Metastatic renal cell carcinoma without evidence of a primary renal tumour

Case Reports

Metastatic renal cell carcinoma without evidence of a primary renal tumour

R.M. Kumar , BHSc * , T. Aziz , MD , H. Jamshaid , BHSc * , J. Gill , BSc * , A. Kapoor , MD

* Faculty of Health Sciences, McMaster University, Hamilton, ON.
Department of Pathology and Molecular Medicine, McMaster University, Hamilton, ON.
Division of Urology, Department of Surgery, McMaster University, Hamilton, ON.



Although metastases are common in patients with renal cell carcinoma ( rcc ), it is extremely rare for patients to present with metastatic rcc (m rcc ) without evidence of a primary mass in the kidney. Two cases of m rcc with no detectable primary renal mass are reported here. Both patients had bilateral native kidneys in situ and no significant prior urologic history. The first patient presented with a hip fracture and was found to have multiple radiologic bony and lung metastases.
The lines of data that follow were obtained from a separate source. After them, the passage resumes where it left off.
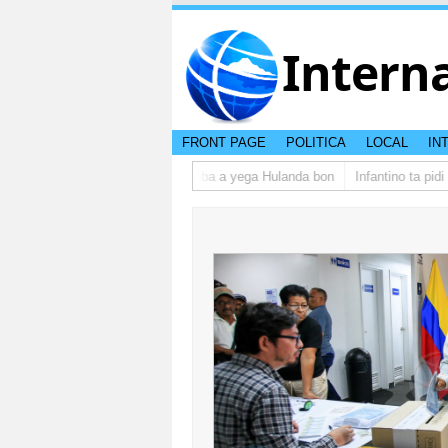
Intern
FRONT PAGE
POLITICA
LOCAL
IN
E grupo di studiantenan di Aruba a yega Hulanda bon
Infantino ta pidi d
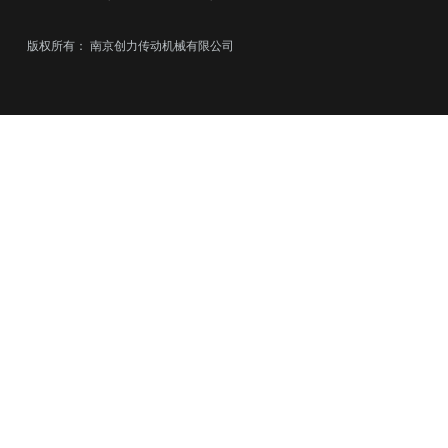
版权所有：
南京创力传动机械有限公司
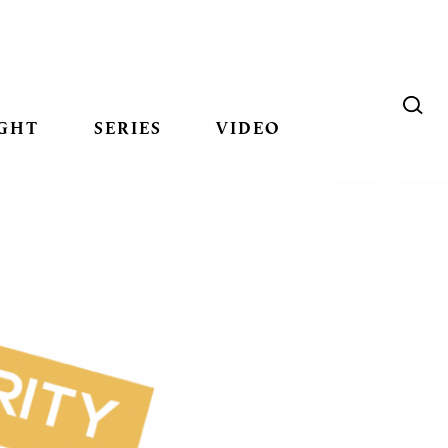
GHT
SERIES
VIDEO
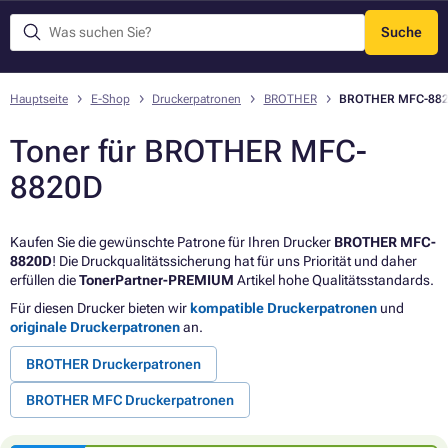
Suche
Menü
Hauptseite
E-Shop
Druckerpatronen
BROTHER
BROTHER MFC-88
Toner für BROTHER MFC-
8820D
Kaufen Sie die gewünschte Patrone für Ihren Drucker
BROTHER MFC-
8820D
! Die Druckqualitätssicherung hat für uns Priorität und daher
erfüllen die
TonerPartner-PREMIUM
Artikel hohe Qualitätsstandards.
Für diesen Drucker bieten wir
kompatible Druckerpatronen
und
originale Druckerpatronen
an.
BROTHER Druckerpatronen
BROTHER MFC Druckerpatronen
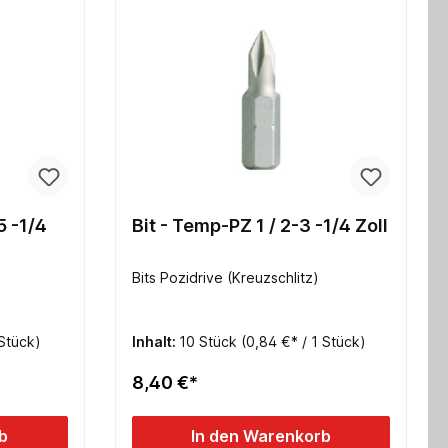
Bit - Temp-PZ 1 / 2-3 -1/4 Zoll
Bits Pozidrive (Kreuzschlitz)
 Stück)
Inhalt:
10 Stück
(0,84 €* / 1 Stück)
8,40 €*
b
In den Warenkorb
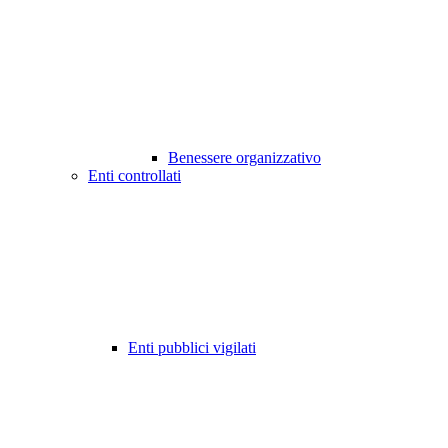
Benessere organizzativo
Enti controllati
Enti pubblici vigilati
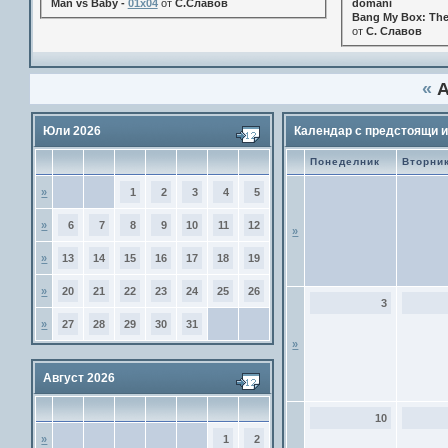
Man vs Baby -
01x04
от
С.Славов
domani
Bang My Box: The
от
С. Славов
«
А
Юли 2026
Календар с предстоящи 
Понеделник
Вторни
»
1
2
3
4
5
»
6
7
8
9
10
11
12
»
»
13
14
15
16
17
18
19
»
20
21
22
23
24
25
26
3
»
27
28
29
30
31
»
Август 2026
10
»
1
2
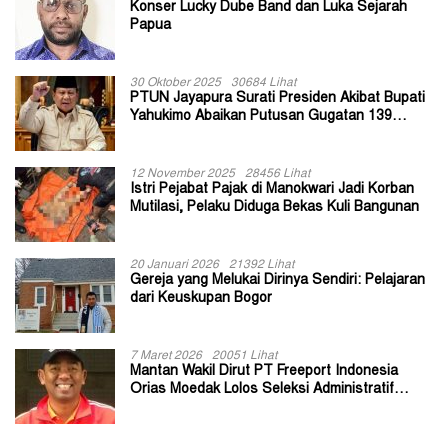
Konser Lucky Dube Band dan Luka Sejarah
Papua
30 Oktober 2025
30684 Lihat
PTUN Jayapura Surati Presiden Akibat Bupati
Yahukimo Abaikan Putusan Gugatan 139
Kepala Kampung
12 November 2025
28456 Lihat
Istri Pejabat Pajak di Manokwari Jadi Korban
Mutilasi, Pelaku Diduga Bekas Kuli Bangunan
20 Januari 2026
21392 Lihat
Gereja yang Melukai Dirinya Sendiri: Pelajaran
dari Keuskupan Bogor
7 Maret 2026
20051 Lihat
Mantan Wakil Dirut PT Freeport Indonesia
Orias Moedak Lolos Seleksi Administratif
Calon ADK OJK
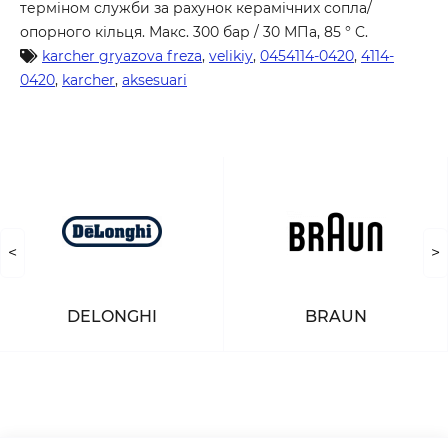
терміном служби за рахунок керамічних сопла/
опорного кільця. Макс. 300 бар / 30 МПа, 85 ° C.
karcher gryazova freza
,
velikiy
,
0454114-0420
,
4114-
0420
,
karcher
,
aksesuari
<
>
DELONGHI
BRAUN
Biopsy of a mass involving the pubic bone demonstrated clear cell m rcc . Multiple scans by computed tomography ( ct ) and confirmatory imaging by magnetic resonance demonstrated no renal mass. This first patient had disease stabilization for 18 months on sunitinib and was still alive at last follow-up. The second patient was diagnosed with clear-cell m rcc after thickened synovium was discovered and biopsied during a knee arthroplasty. Multiple scans by ct in this second patient demonstrated no primary renal mass. Sunitinib and radiotherapy to the knee lesion were initiated, but unfortunately, the patient deteriorated clinically and passed away from disease progression shortly after diagnosis. Because of the rare nature of these cases, a standardized course of action has not yet been established. However, we hypothesize that it is reasonable to manage metastases in these patients by following established m rcc protocols.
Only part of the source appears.